The Southwest-AirTran deal was announced less than a week before Continental Airlines (CAL) and United Airlines (UAUA) were expected to close their merger, creating the world's biggest carrier. As part of the concessions needed to gain regulatory approval for that tieup, Continental ceded landing slots to Southwest at Newark, giving Southwest its first flights at the capacity-constrained New Jersey airport. The Continental-United combination will push that airline ahead of Delta, which claimed the title of biggest only two years ago by acquiring Northwest. Kelly denies that the consolidation movement played much of a role in his decision to call AirTran Chairman and CEO Robert L. Fornaro last spring to broach the topic of a deal. He does allow that "two of our legacy competitors have become stronger recently, and we'll need to reflect on that." However, Kelly adds, "to say that because four airlines have become two is the reason we are doing this deal would be grossly inaccurate. But I will admit the acquisition will make us more competitive."

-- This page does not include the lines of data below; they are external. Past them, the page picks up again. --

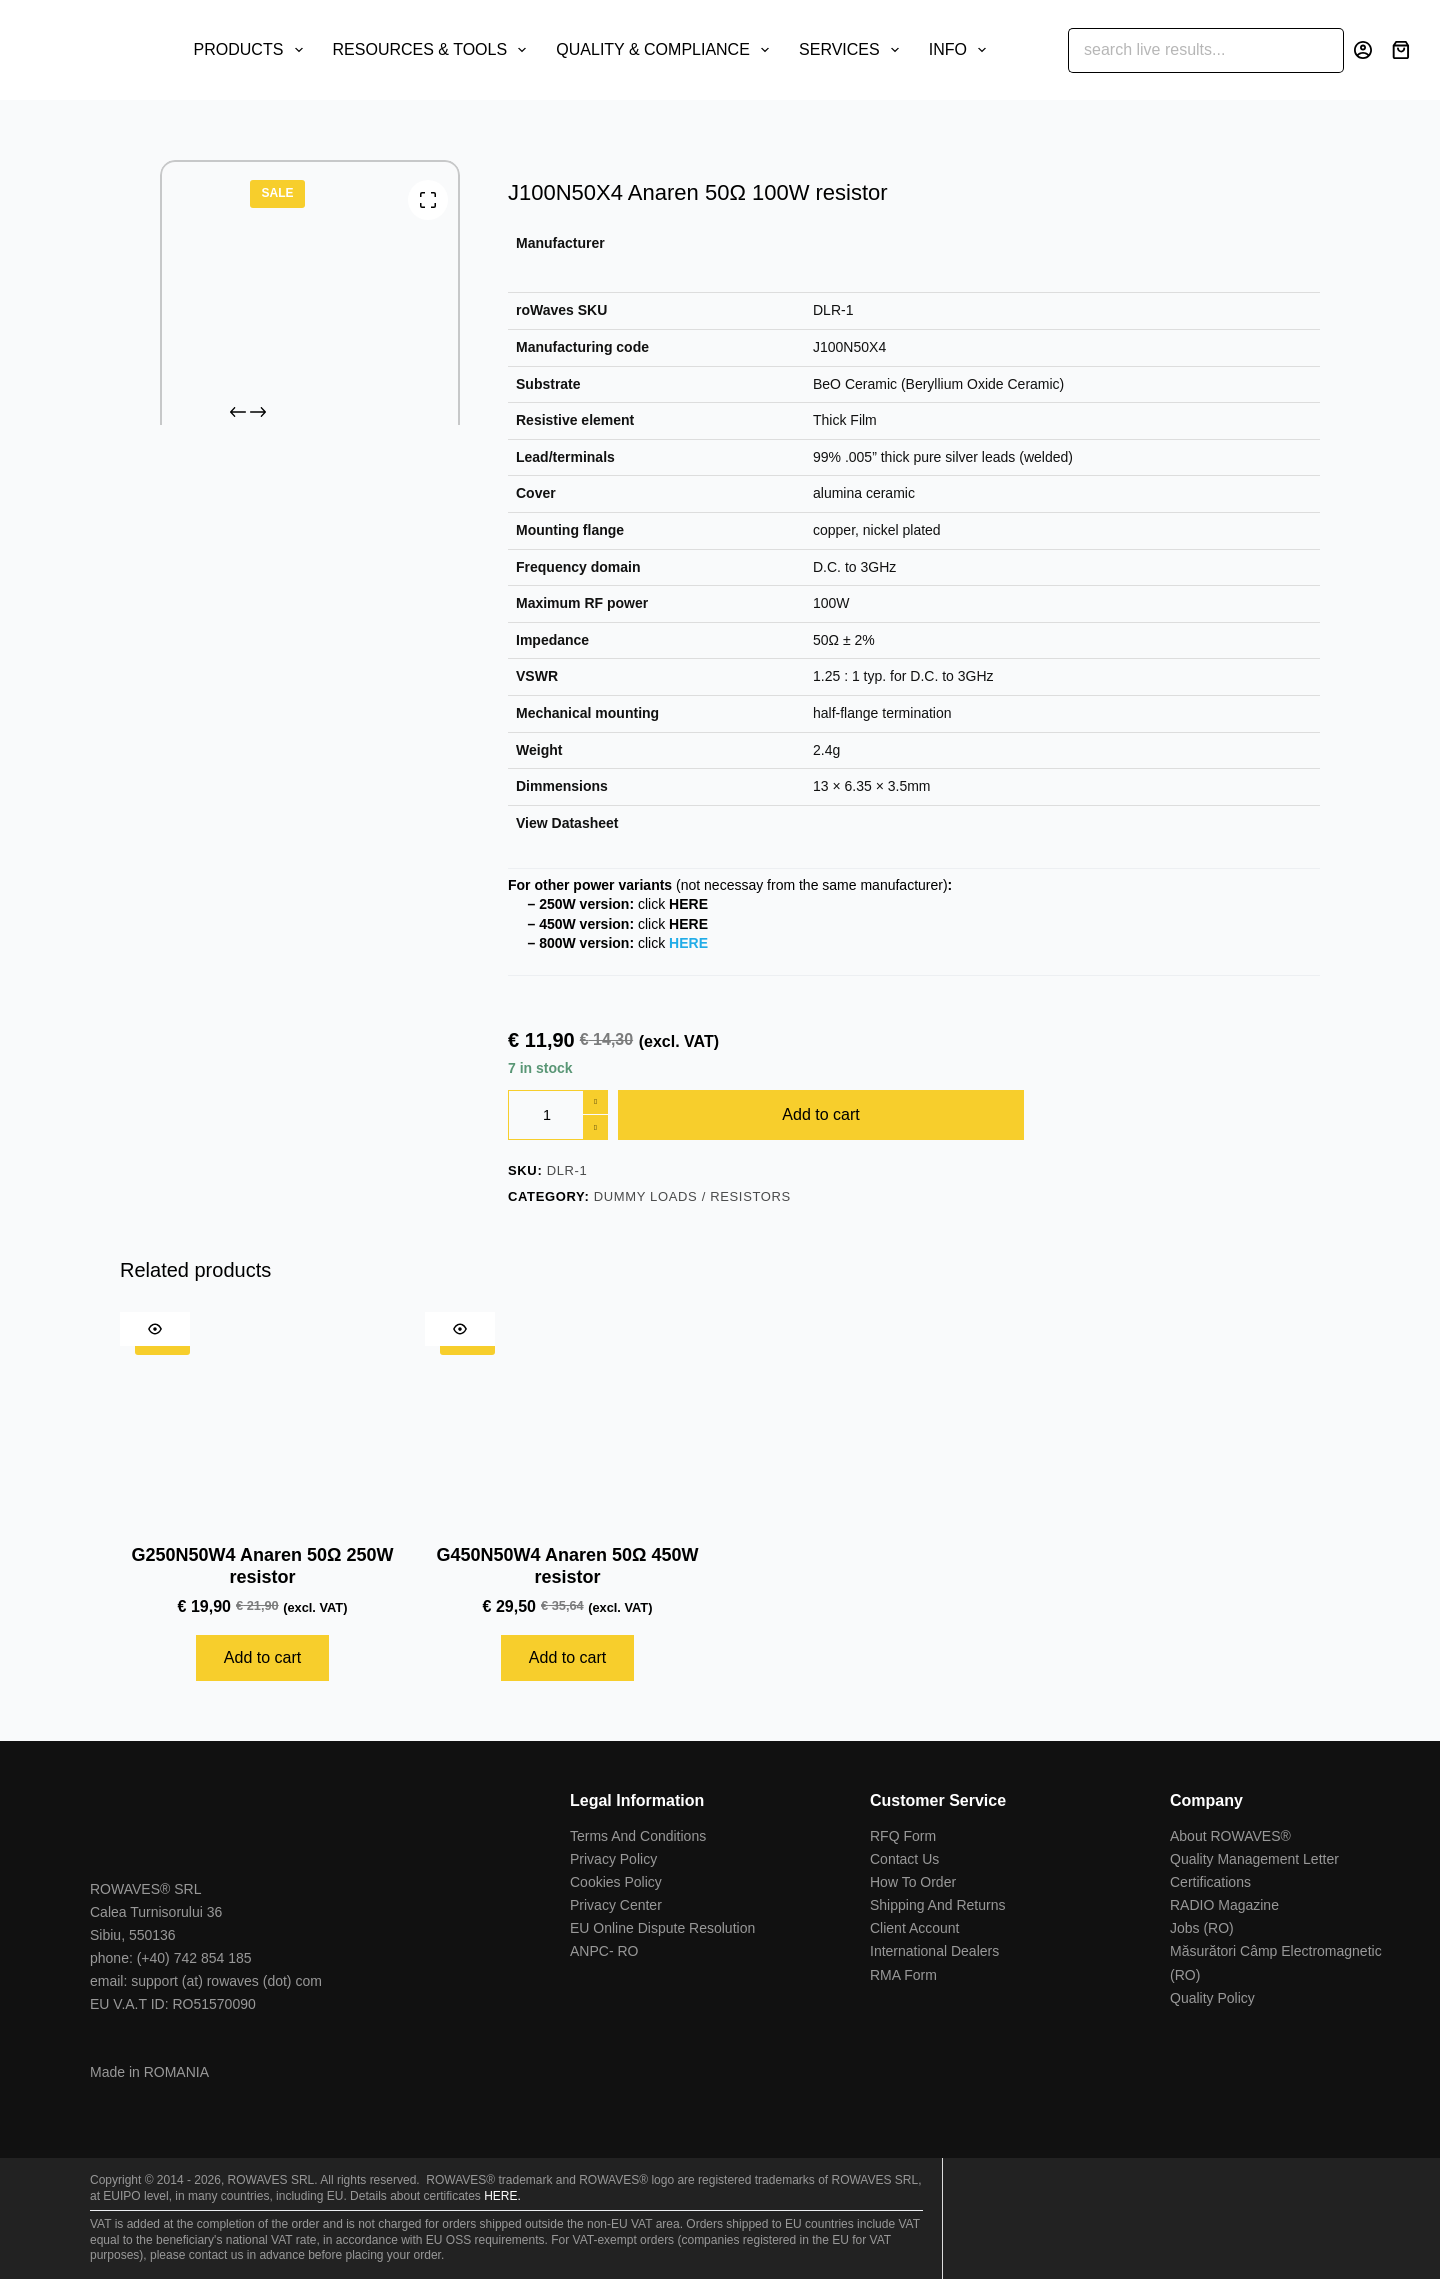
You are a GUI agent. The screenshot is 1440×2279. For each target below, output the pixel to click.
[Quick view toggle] (155, 1329)
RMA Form (903, 1975)
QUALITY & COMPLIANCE (666, 50)
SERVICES (853, 50)
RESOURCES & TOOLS (434, 50)
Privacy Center (616, 1905)
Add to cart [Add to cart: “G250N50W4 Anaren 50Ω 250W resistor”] (262, 1657)
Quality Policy (1212, 1998)
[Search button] (1321, 50)
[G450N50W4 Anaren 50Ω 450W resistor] (567, 1419)
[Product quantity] (558, 1115)
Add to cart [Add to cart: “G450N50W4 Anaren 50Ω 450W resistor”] (567, 1657)
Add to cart (820, 1114)
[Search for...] (1183, 50)
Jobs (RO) (1202, 1928)
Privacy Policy (613, 1859)
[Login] (1363, 50)
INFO (961, 50)
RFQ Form (903, 1836)
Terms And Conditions (638, 1836)
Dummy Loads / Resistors (692, 1196)
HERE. (502, 2196)
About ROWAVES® (1230, 1836)
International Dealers (934, 1951)
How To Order (913, 1882)
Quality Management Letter (1254, 1859)
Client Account (915, 1928)
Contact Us (904, 1859)
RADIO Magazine (1224, 1905)
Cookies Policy (616, 1882)
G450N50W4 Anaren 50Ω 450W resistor (568, 1566)
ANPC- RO (604, 1951)
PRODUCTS (252, 50)
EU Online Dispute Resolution (662, 1928)
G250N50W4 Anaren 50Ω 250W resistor (263, 1566)
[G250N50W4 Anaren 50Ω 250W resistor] (262, 1419)
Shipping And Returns (937, 1905)
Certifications (1210, 1882)
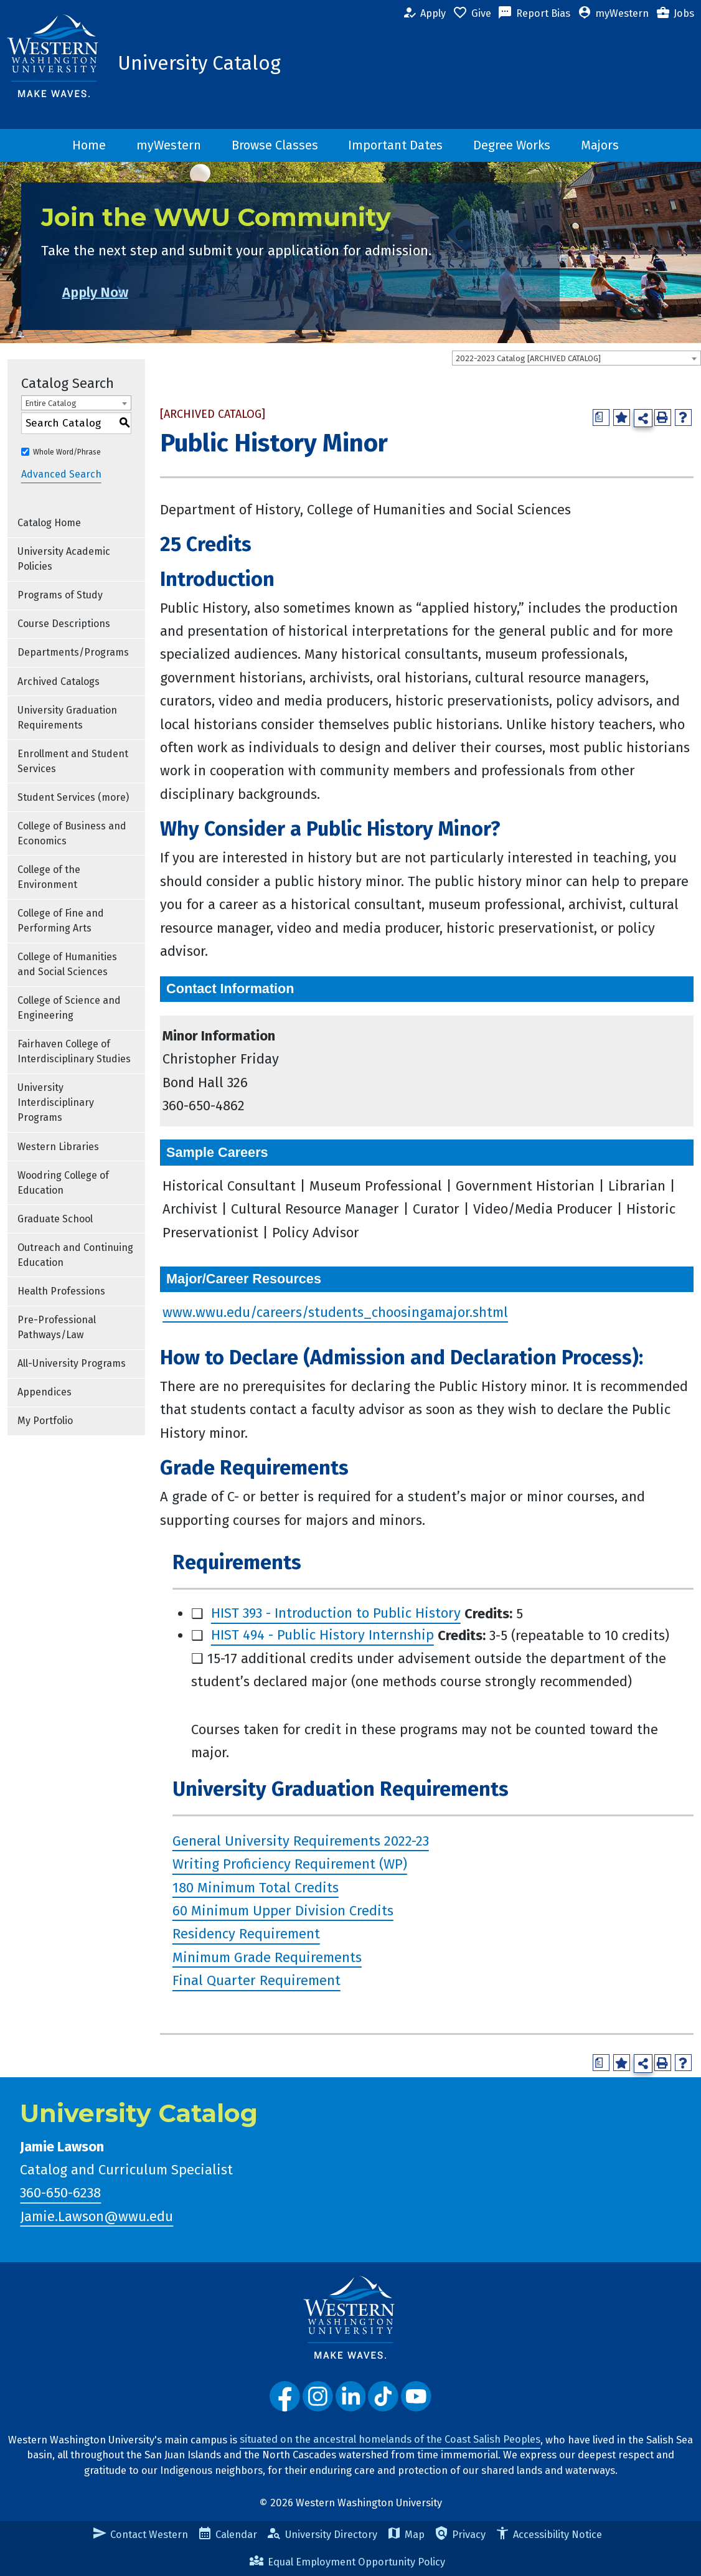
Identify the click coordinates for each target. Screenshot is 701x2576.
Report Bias (533, 14)
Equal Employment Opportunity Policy (347, 2562)
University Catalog (199, 63)
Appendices (44, 1392)
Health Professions (61, 1291)
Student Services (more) (73, 797)
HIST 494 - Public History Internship (322, 1635)
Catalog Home (49, 523)
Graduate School (55, 1219)
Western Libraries (58, 1147)
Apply (424, 14)
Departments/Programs (73, 652)
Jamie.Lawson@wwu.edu (96, 2216)
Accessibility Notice (548, 2535)
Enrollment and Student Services (72, 761)
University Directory (321, 2535)
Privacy (460, 2535)
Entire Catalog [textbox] (51, 403)
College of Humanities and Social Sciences (67, 964)
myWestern (613, 14)
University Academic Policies (63, 558)
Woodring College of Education (63, 1182)
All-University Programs (71, 1363)
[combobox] (576, 358)
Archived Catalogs (58, 681)
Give (472, 14)
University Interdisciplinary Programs (55, 1102)
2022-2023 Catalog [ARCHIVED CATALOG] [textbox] (528, 358)
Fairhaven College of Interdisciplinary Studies (74, 1051)
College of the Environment (48, 877)
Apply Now (116, 292)
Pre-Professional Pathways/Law (56, 1327)
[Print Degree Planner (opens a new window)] (601, 417)
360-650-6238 (60, 2193)
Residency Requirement (246, 1934)
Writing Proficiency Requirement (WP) (289, 1864)
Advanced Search (61, 475)
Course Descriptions (63, 624)
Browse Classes (275, 145)
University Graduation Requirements (67, 717)
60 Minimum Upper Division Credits (282, 1910)
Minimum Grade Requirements (267, 1957)
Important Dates (395, 145)
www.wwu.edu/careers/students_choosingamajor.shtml (335, 1312)
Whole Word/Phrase (67, 452)
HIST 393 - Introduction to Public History (336, 1613)
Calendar (227, 2535)
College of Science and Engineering (69, 1007)
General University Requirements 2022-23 (300, 1841)
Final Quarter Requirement (256, 1981)
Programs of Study (60, 595)
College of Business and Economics (71, 833)
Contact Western (140, 2535)
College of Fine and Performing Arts (60, 920)
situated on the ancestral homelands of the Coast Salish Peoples (390, 2440)
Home (89, 145)
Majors (600, 145)
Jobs (675, 14)
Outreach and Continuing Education (75, 1255)
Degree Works (511, 145)
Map (406, 2535)
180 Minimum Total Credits (255, 1887)
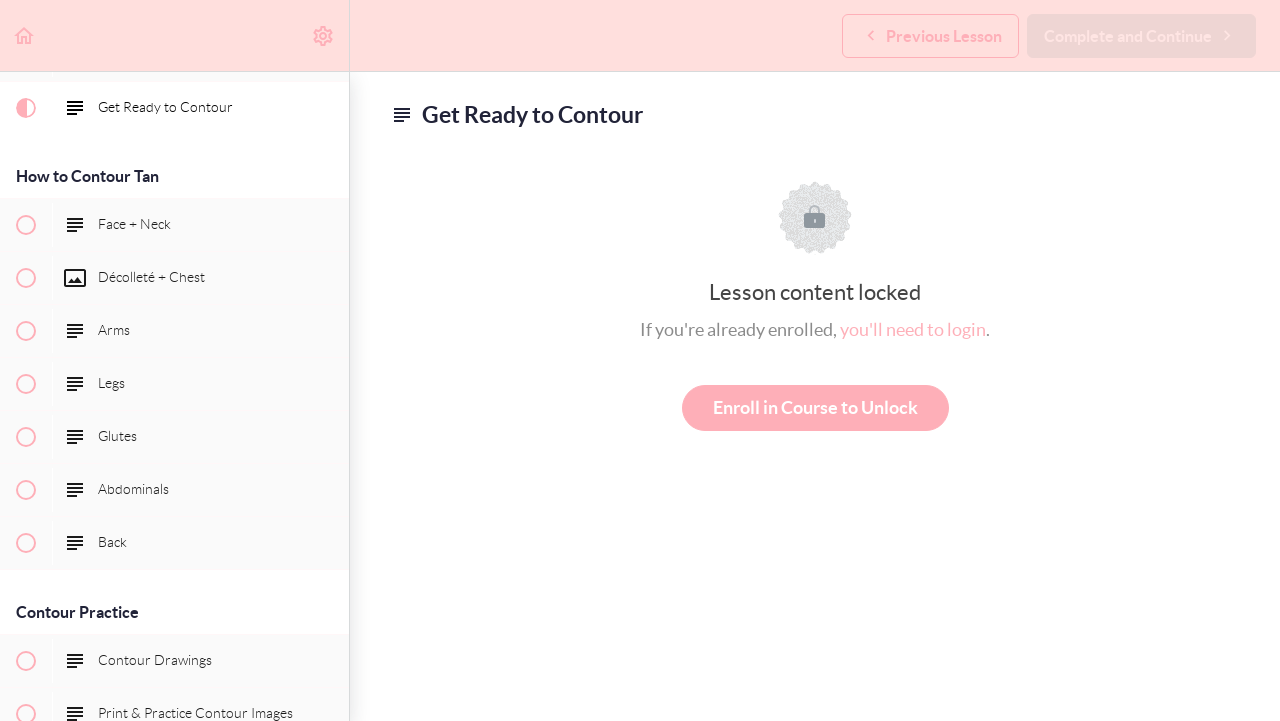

It will also put the company even more squarely in the sights of Delta, which turned Atlanta into the world's busiest airport with the "hub-and-spoke" system of funneling passengers to their destinations. In July, Delta and its regional affiliates controlled 76 percent of passenger traffic at Hartsfield-Jackson Atlanta, according to figures from the airport. AirTran's market share was 17 percent the same month. To Kelly, that signifies a high-fare environment ripe for Southwest service. "We need more flights on a combined basis [in Atlanta] than AirTran has today," he says. "And I do mean significantly more flights—more than a couple." Such a move could spark a fierce response from Delta, akin to a "defend the fortress hub strategy," as Hudson Securities analyst Daniel McKenzie wrote Sept. 28 in a note to clients.
Southwest has already made a few decisions on integrating the two airlines: It will scrap AirTran's $20 checked-bag fee, assigned seating, and two-class cabins, while keeping that airline's 86 Boeing 717s. Adding the smaller jet will require new crew scheduling and maintenance protocols, adding complexity to its time-honed operations. The airline will also acquire its first international flights through AirTran's existing service to Aruba, Cancun, the Dominican Republic, and Jamaica. "We want to have greater appeal to more customers nationwide," Kelly says. "We are at the point where we can think that way after 40 years."
The bottom line: In a bid to continue growing and lure more lucrative corporate travelers, Southwest Airlines is paying $1.4 billion for AirTran.